_Action item_
What is needed is an exact copy of the lines in the entries below from the one holding "do intensywnych sesji, gdzie" through the one holding "Прогноз клева", pictures excluded.

_Records supplied_
-------
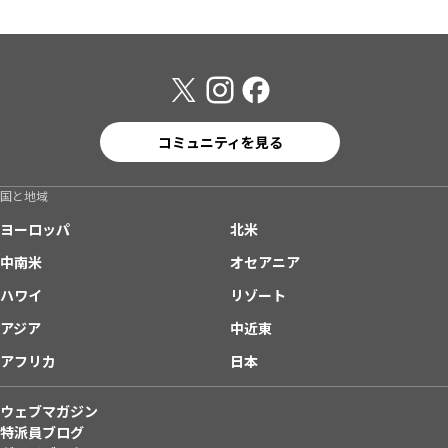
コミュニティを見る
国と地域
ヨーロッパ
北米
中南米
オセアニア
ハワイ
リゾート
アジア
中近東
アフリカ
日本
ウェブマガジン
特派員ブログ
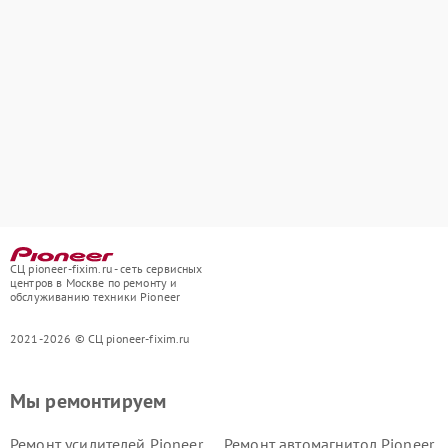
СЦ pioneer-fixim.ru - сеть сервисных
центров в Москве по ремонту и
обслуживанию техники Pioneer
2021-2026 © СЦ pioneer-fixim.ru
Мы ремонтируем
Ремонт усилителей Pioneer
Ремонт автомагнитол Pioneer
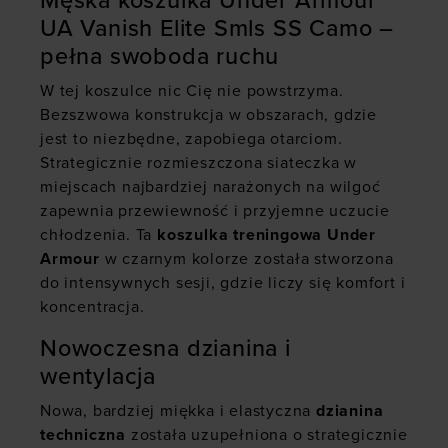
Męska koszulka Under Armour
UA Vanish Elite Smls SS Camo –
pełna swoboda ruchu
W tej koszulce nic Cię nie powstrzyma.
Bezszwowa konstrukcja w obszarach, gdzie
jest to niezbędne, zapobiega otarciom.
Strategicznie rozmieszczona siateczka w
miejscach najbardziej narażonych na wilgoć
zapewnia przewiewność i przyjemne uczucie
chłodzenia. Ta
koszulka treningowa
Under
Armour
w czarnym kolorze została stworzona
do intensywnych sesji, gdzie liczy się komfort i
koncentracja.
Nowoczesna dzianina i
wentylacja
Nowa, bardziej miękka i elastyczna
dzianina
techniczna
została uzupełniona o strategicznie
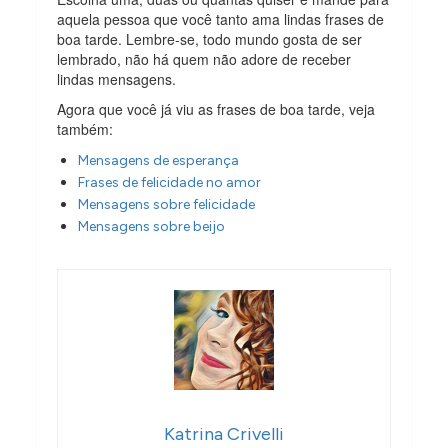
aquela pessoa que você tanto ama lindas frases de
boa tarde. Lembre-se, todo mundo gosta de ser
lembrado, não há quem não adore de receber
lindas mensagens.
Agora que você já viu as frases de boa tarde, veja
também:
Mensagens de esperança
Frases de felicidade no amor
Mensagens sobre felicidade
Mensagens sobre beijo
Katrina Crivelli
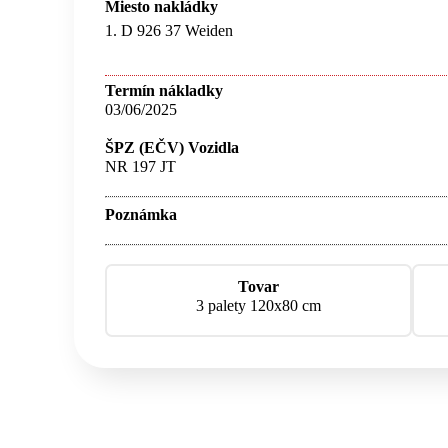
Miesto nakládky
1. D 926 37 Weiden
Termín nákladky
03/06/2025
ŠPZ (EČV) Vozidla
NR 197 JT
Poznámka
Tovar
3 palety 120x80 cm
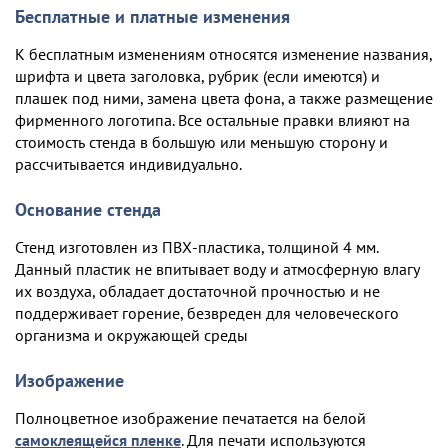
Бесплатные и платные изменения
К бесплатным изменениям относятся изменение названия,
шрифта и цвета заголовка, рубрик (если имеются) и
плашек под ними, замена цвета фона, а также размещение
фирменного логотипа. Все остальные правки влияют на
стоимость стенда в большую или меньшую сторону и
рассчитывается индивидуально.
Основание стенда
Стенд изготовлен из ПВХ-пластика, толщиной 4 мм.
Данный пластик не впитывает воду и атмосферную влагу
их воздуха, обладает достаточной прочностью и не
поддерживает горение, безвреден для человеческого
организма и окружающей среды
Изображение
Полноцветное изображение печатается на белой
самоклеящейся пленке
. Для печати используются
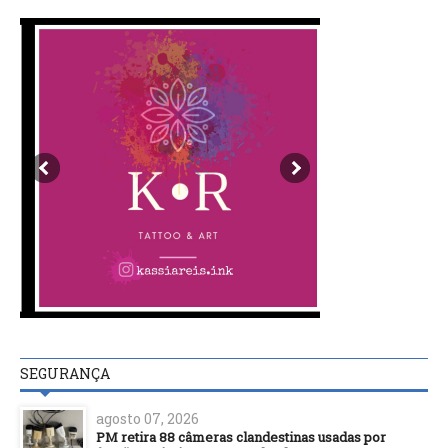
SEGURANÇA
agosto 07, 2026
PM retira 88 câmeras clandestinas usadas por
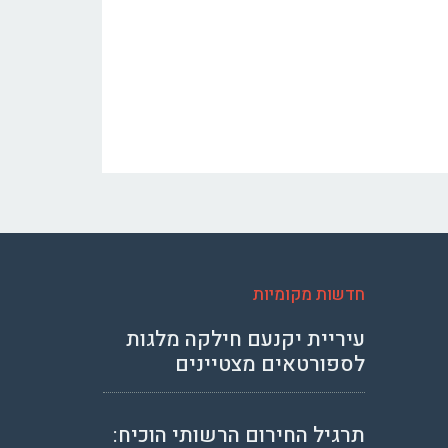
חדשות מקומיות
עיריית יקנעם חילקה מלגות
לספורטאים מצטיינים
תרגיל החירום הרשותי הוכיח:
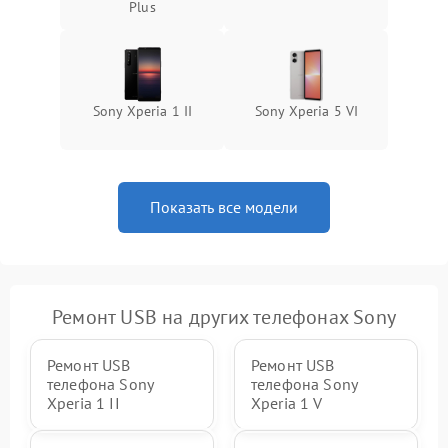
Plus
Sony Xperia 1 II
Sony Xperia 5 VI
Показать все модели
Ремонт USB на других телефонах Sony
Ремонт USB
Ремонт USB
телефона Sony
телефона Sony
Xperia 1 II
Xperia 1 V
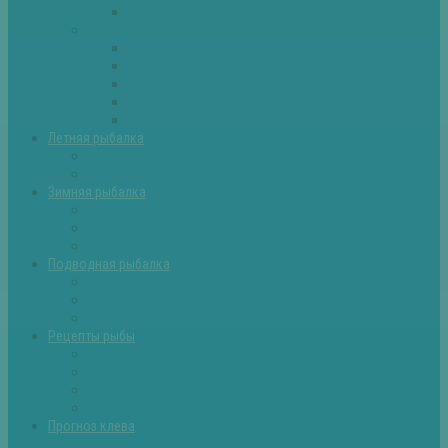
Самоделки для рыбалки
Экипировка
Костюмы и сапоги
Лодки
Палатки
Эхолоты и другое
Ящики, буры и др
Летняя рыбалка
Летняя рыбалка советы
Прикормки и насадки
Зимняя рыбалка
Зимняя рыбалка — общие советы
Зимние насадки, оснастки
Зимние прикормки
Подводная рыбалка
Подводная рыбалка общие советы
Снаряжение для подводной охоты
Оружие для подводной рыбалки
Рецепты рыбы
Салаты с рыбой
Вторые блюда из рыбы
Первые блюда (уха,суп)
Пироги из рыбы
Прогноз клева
-------
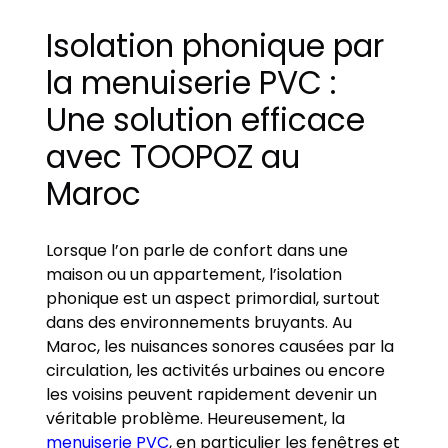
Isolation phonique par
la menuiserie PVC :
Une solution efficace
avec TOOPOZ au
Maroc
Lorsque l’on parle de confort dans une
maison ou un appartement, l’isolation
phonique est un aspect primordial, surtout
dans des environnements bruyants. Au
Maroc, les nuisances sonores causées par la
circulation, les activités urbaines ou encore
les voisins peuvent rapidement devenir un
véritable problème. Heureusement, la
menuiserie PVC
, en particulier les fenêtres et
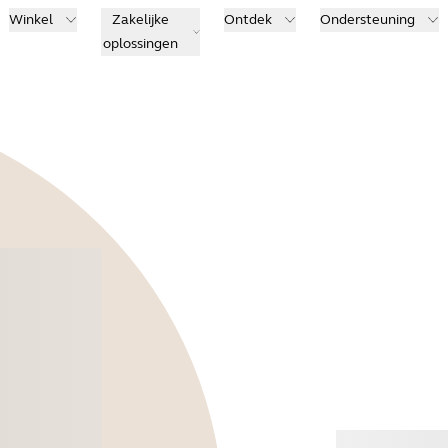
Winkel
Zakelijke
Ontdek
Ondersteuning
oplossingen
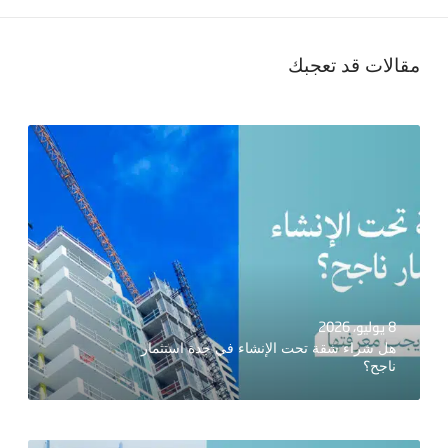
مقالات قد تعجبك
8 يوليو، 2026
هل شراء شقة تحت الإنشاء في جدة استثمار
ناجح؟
-------
_Result of the task_
do intensywnych sesji, gdzie liczy się komfort i
koncentracja.
Nowoczesna dzianina i
wentylacja
Nowa, bardziej miękka i elastyczna
dzianina
techniczna
została uzupełniona o strategicznie
aquela pessoa que você tanto ama lindas frases de
boa tarde. Lembre-se, todo mundo gosta de ser
lembrado, não há quem não adore de receber
lindas mensagens.
Agora que você já viu as frases de boa tarde, veja
também:
Mensagens de esperança
Frases de felicidade no amor
Mensagens sobre felicidade
Mensagens sobre beijo
Katrina Crivelli
Miesto nakládky
1. D 926 37 Weiden
Termín nákladky
03/06/2025
ŠPZ (EČV) Vozidla
NR 197 JT
Poznámka
Tovar
3 palety 120x80 cm
Бесплатные и платные изменения
К бесплатным изменениям относятся изменение названия,
шрифта и цвета заголовка, рубрик (если имеются) и
плашек под ними, замена цвета фона, а также размещение
фирменного логотипа. Все остальные правки влияют на
стоимость стенда в большую или меньшую сторону и
рассчитывается индивидуально.
Основание стенда
Стенд изготовлен из ПВХ-пластика, толщиной 4 мм.
Данный пластик не впитывает воду и атмосферную влагу
их воздуха, обладает достаточной прочностью и не
поддерживает горение, безвреден для человеческого
организма и окружающей среды
Изображение
Полноцветное изображение печатается на белой
самоклеящейся пленке
. Для печати используются
SEGURANÇA
agosto 07, 2026
PM retira 88 câmeras clandestinas usadas por
חדשות מקומיות
עיריית יקנעם חילקה מלגות
לספורטאים מצטיינים
תרגיל החירום הרשותי הוכיח:
Plus
Sony Xperia 1 II
Sony Xperia 5 VI
Показать все модели
Ремонт USB на других телефонах Sony
Ремонт USB
Ремонт USB
телефона Sony
телефона Sony
Xperia 1 II
Xperia 1 V
Самоделки для рыбалки
Экипировка
Костюмы и сапоги
Лодки
Палатки
Эхолоты и другое
Ящики, буры и др
Летняя рыбалка
Летняя рыбалка советы
Прикормки и насадки
Зимняя рыбалка
Зимняя рыбалка — общие советы
Зимние насадки, оснастки
Зимние прикормки
Подводная рыбалка
Подводная рыбалка общие советы
Снаряжение для подводной охоты
Оружие для подводной рыбалки
Рецепты рыбы
Салаты с рыбой
Вторые блюда из рыбы
Первые блюда (уха,суп)
Пироги из рыбы
Прогноз клева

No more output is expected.